:: INSTRUCTIONS FOR THE TASK ::
Copy every line of the records that includes the word "Visayas".

Page segmentation data
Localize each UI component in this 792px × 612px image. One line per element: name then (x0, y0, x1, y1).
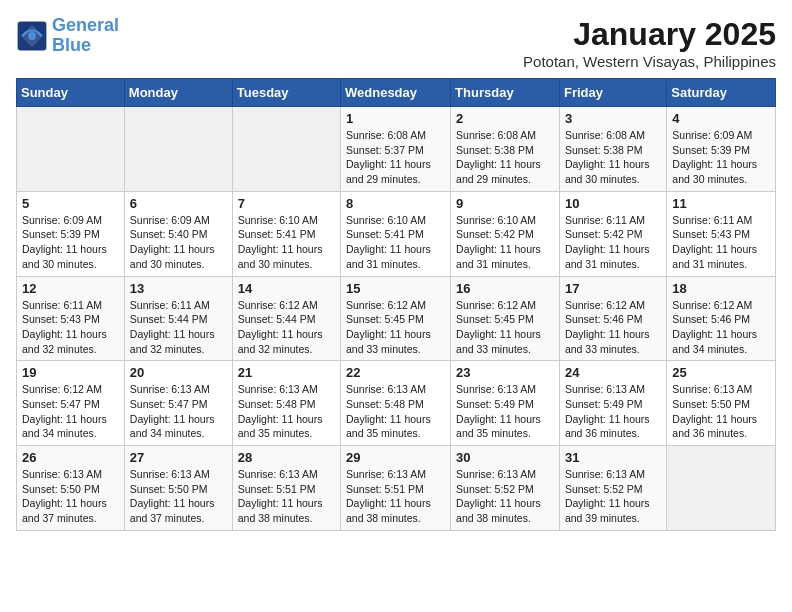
day-info: Sunrise: 6:10 AMSunset: 5:41 PMDaylight:… (238, 213, 335, 272)
day-number: 28 (238, 450, 335, 465)
day-number: 19 (22, 365, 119, 380)
day-number: 3 (565, 111, 661, 126)
calendar-cell: 24Sunrise: 6:13 AMSunset: 5:49 PMDayligh… (559, 361, 666, 446)
day-info: Sunrise: 6:13 AMSunset: 5:49 PMDaylight:… (565, 382, 661, 441)
calendar-week-5: 26Sunrise: 6:13 AMSunset: 5:50 PMDayligh… (17, 446, 776, 531)
calendar-week-2: 5Sunrise: 6:09 AMSunset: 5:39 PMDaylight… (17, 191, 776, 276)
weekday-header-saturday: Saturday (667, 79, 776, 107)
day-info: Sunrise: 6:08 AMSunset: 5:38 PMDaylight:… (456, 128, 554, 187)
calendar-cell: 27Sunrise: 6:13 AMSunset: 5:50 PMDayligh… (124, 446, 232, 531)
calendar-cell: 4Sunrise: 6:09 AMSunset: 5:39 PMDaylight… (667, 107, 776, 192)
day-info: Sunrise: 6:13 AMSunset: 5:50 PMDaylight:… (22, 467, 119, 526)
calendar-cell: 7Sunrise: 6:10 AMSunset: 5:41 PMDaylight… (232, 191, 340, 276)
day-number: 29 (346, 450, 445, 465)
weekday-header-wednesday: Wednesday (341, 79, 451, 107)
calendar-cell: 3Sunrise: 6:08 AMSunset: 5:38 PMDaylight… (559, 107, 666, 192)
day-number: 23 (456, 365, 554, 380)
day-number: 7 (238, 196, 335, 211)
month-title: January 2025 (523, 16, 776, 53)
day-info: Sunrise: 6:13 AMSunset: 5:48 PMDaylight:… (346, 382, 445, 441)
day-info: Sunrise: 6:09 AMSunset: 5:39 PMDaylight:… (22, 213, 119, 272)
calendar-cell: 10Sunrise: 6:11 AMSunset: 5:42 PMDayligh… (559, 191, 666, 276)
calendar-header-row: SundayMondayTuesdayWednesdayThursdayFrid… (17, 79, 776, 107)
calendar-cell: 12Sunrise: 6:11 AMSunset: 5:43 PMDayligh… (17, 276, 125, 361)
day-info: Sunrise: 6:11 AMSunset: 5:44 PMDaylight:… (130, 298, 227, 357)
weekday-header-tuesday: Tuesday (232, 79, 340, 107)
calendar-table: SundayMondayTuesdayWednesdayThursdayFrid… (16, 78, 776, 531)
calendar-cell: 28Sunrise: 6:13 AMSunset: 5:51 PMDayligh… (232, 446, 340, 531)
page-header: General Blue January 2025 Pototan, Weste… (16, 16, 776, 70)
calendar-cell: 8Sunrise: 6:10 AMSunset: 5:41 PMDaylight… (341, 191, 451, 276)
calendar-week-3: 12Sunrise: 6:11 AMSunset: 5:43 PMDayligh… (17, 276, 776, 361)
calendar-cell: 1Sunrise: 6:08 AMSunset: 5:37 PMDaylight… (341, 107, 451, 192)
day-info: Sunrise: 6:12 AMSunset: 5:45 PMDaylight:… (346, 298, 445, 357)
day-number: 30 (456, 450, 554, 465)
day-info: Sunrise: 6:13 AMSunset: 5:50 PMDaylight:… (672, 382, 770, 441)
day-info: Sunrise: 6:13 AMSunset: 5:50 PMDaylight:… (130, 467, 227, 526)
calendar-cell: 23Sunrise: 6:13 AMSunset: 5:49 PMDayligh… (451, 361, 560, 446)
day-info: Sunrise: 6:13 AMSunset: 5:51 PMDaylight:… (346, 467, 445, 526)
calendar-week-4: 19Sunrise: 6:12 AMSunset: 5:47 PMDayligh… (17, 361, 776, 446)
day-number: 27 (130, 450, 227, 465)
calendar-cell (667, 446, 776, 531)
day-number: 9 (456, 196, 554, 211)
day-number: 6 (130, 196, 227, 211)
calendar-cell: 5Sunrise: 6:09 AMSunset: 5:39 PMDaylight… (17, 191, 125, 276)
calendar-cell: 18Sunrise: 6:12 AMSunset: 5:46 PMDayligh… (667, 276, 776, 361)
calendar-cell: 13Sunrise: 6:11 AMSunset: 5:44 PMDayligh… (124, 276, 232, 361)
day-number: 5 (22, 196, 119, 211)
calendar-cell: 15Sunrise: 6:12 AMSunset: 5:45 PMDayligh… (341, 276, 451, 361)
calendar-cell: 9Sunrise: 6:10 AMSunset: 5:42 PMDaylight… (451, 191, 560, 276)
day-number: 25 (672, 365, 770, 380)
logo-text: General Blue (52, 16, 119, 56)
day-number: 12 (22, 281, 119, 296)
day-info: Sunrise: 6:10 AMSunset: 5:42 PMDaylight:… (456, 213, 554, 272)
day-info: Sunrise: 6:11 AMSunset: 5:43 PMDaylight:… (22, 298, 119, 357)
logo: General Blue (16, 16, 119, 56)
calendar-cell: 6Sunrise: 6:09 AMSunset: 5:40 PMDaylight… (124, 191, 232, 276)
calendar-cell: 11Sunrise: 6:11 AMSunset: 5:43 PMDayligh… (667, 191, 776, 276)
svg-point-2 (28, 32, 36, 40)
day-number: 20 (130, 365, 227, 380)
calendar-cell: 17Sunrise: 6:12 AMSunset: 5:46 PMDayligh… (559, 276, 666, 361)
calendar-cell: 19Sunrise: 6:12 AMSunset: 5:47 PMDayligh… (17, 361, 125, 446)
calendar-cell: 21Sunrise: 6:13 AMSunset: 5:48 PMDayligh… (232, 361, 340, 446)
calendar-cell: 26Sunrise: 6:13 AMSunset: 5:50 PMDayligh… (17, 446, 125, 531)
calendar-cell: 22Sunrise: 6:13 AMSunset: 5:48 PMDayligh… (341, 361, 451, 446)
calendar-cell: 16Sunrise: 6:12 AMSunset: 5:45 PMDayligh… (451, 276, 560, 361)
weekday-header-thursday: Thursday (451, 79, 560, 107)
day-number: 11 (672, 196, 770, 211)
day-info: Sunrise: 6:13 AMSunset: 5:47 PMDaylight:… (130, 382, 227, 441)
title-block: January 2025 Pototan, Western Visayas, P… (523, 16, 776, 70)
day-info: Sunrise: 6:08 AMSunset: 5:37 PMDaylight:… (346, 128, 445, 187)
day-number: 15 (346, 281, 445, 296)
day-number: 22 (346, 365, 445, 380)
day-number: 1 (346, 111, 445, 126)
day-info: Sunrise: 6:13 AMSunset: 5:52 PMDaylight:… (565, 467, 661, 526)
day-info: Sunrise: 6:10 AMSunset: 5:41 PMDaylight:… (346, 213, 445, 272)
calendar-cell (124, 107, 232, 192)
day-number: 8 (346, 196, 445, 211)
day-number: 18 (672, 281, 770, 296)
calendar-cell: 29Sunrise: 6:13 AMSunset: 5:51 PMDayligh… (341, 446, 451, 531)
calendar-cell: 20Sunrise: 6:13 AMSunset: 5:47 PMDayligh… (124, 361, 232, 446)
weekday-header-friday: Friday (559, 79, 666, 107)
day-info: Sunrise: 6:13 AMSunset: 5:48 PMDaylight:… (238, 382, 335, 441)
day-number: 21 (238, 365, 335, 380)
calendar-cell: 2Sunrise: 6:08 AMSunset: 5:38 PMDaylight… (451, 107, 560, 192)
weekday-header-sunday: Sunday (17, 79, 125, 107)
day-info: Sunrise: 6:09 AMSunset: 5:40 PMDaylight:… (130, 213, 227, 272)
day-number: 17 (565, 281, 661, 296)
day-info: Sunrise: 6:13 AMSunset: 5:52 PMDaylight:… (456, 467, 554, 526)
location-title: Pototan, Western Visayas, Philippines (523, 53, 776, 70)
day-number: 14 (238, 281, 335, 296)
day-info: Sunrise: 6:13 AMSunset: 5:51 PMDaylight:… (238, 467, 335, 526)
day-number: 16 (456, 281, 554, 296)
day-number: 13 (130, 281, 227, 296)
weekday-header-monday: Monday (124, 79, 232, 107)
day-info: Sunrise: 6:12 AMSunset: 5:46 PMDaylight:… (565, 298, 661, 357)
calendar-cell: 25Sunrise: 6:13 AMSunset: 5:50 PMDayligh… (667, 361, 776, 446)
day-info: Sunrise: 6:12 AMSunset: 5:47 PMDaylight:… (22, 382, 119, 441)
calendar-cell: 14Sunrise: 6:12 AMSunset: 5:44 PMDayligh… (232, 276, 340, 361)
day-info: Sunrise: 6:13 AMSunset: 5:49 PMDaylight:… (456, 382, 554, 441)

:: EXERCISE ANSWER ::
title-block: January 2025 Pototan, Western Visayas, P… (523, 16, 776, 70)
location-title: Pototan, Western Visayas, Philippines (523, 53, 776, 70)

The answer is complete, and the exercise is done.